The NGX Main Board Index rose by 34.2 percent from 1,748.37 on the last trading day of 2021 to 2,346.09 on May 31, 2022. It was the second most outstanding index on the NGX.
The NGX MERI Growth Index was the third highest in terms of return which stood at 33.5 percent. This amounted to a gain of N1.22 trillion in its market capitalisation. It is made up of sixteen stocks as components, eleven stocks appreciated while five declined in values.
The NGX AFR Div Yield Index, which has ten stocks as its components, gained by 29.2 percent, as its value moved from 2,559.43 to 3,305.86 during the reference period. Its value appreciated by N685.6 billion. Among the ten stocks, six appreciated while four depreciated.
The NGX Premium Index appreciated by 19.5 percent; NGX Pension Index by 15.6 percent; NGX Growth Index by 12.8 percent; NGX 30 Index, 12.1 percent, and the NGX Consumer Goods Index rose by 10.6 percent. Most of the sectoral indices have the best performing stocks as common components including Dangote Cement, MTN Nigeria, and Seplat.
Five indices increased by a single digit. The NGX Industrial Index increased by 9.3 percent. Its market capitalisation rose by N993.9 billion, driven by substantial gains in Dangote Cement, BUA Cement, and WAPCO.
On what made the stock market to post this kind of positive performance, a senior economic and investment analyst attributed it to the outlook of the fixed income market at the beginning of the year.
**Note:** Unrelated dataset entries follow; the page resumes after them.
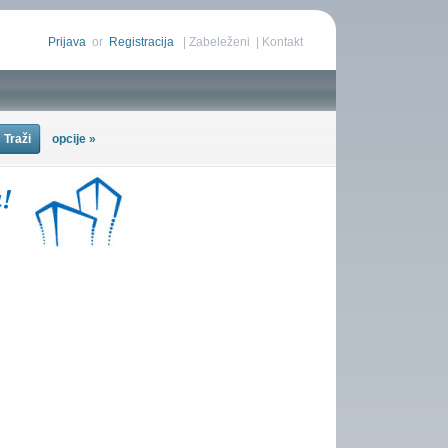
Prijava
or
Registracija
|
Zabeleženi
|
Kontakt
opcije »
“The fixed income market was not looking attractive at the beginning of the year. That was due to government’s borrowings to fund the 2022 budget which were expected to keep the rates on fixed income instruments low”, Saheed Bashir, CEO, Meristem Securities, said.
Further, the NGX Lotus Islamic Index rose by 8.8 percent; CG Index, 6.4 percent; MERI Value Index, 5.7 percent, and the Banking Index, 4.8 percent.
Notwithstanding, four indices closed southward. These are the NGX Sovereign Bond Index, -0.1 percent; ASeM index, -1.7 percent; AFR Bank Value Index, -4.8 percent, and the Insurance Index, -8.5 percent.
Hike in benchmark interest rate and expected impact on the capital market
Put differently, will these stocks sustain their spectacular performance till year end? Normally, investors rejig their portfolios from time to time to get the best from the market. And that all depends on which of the two markets-money and capital, will offer them the best returns. Thus a change in bellwether indicators such as the benchmark interest rate which could change the course of market returns will warrant reactions from market players.
Therefore, the recent hike in the Monetary Policy Rate(MPR) by the Central Bank of Nigeria(CBN) from 11.5 percent to 13 percent on Tuesday May 24, 2022, might have effect on the nation’s capital market. Analysts’ views are mixed.
“Movement in benchmark rate means a lot to the economy. But for now, we have not seen much reaction, and this may be due to transmission mechanism which is not usually perfect”, Bashir said.
Another analyst is of the view that the CBN’s target for hiking the rate was to protect investors from exiting their naira assets.
“Our outlook for the market after the hike is that the market sentiment will still be strong. This does not rule out fluctuations here and there, but we expect the equity market to close positively by year end”, Gbemisola said.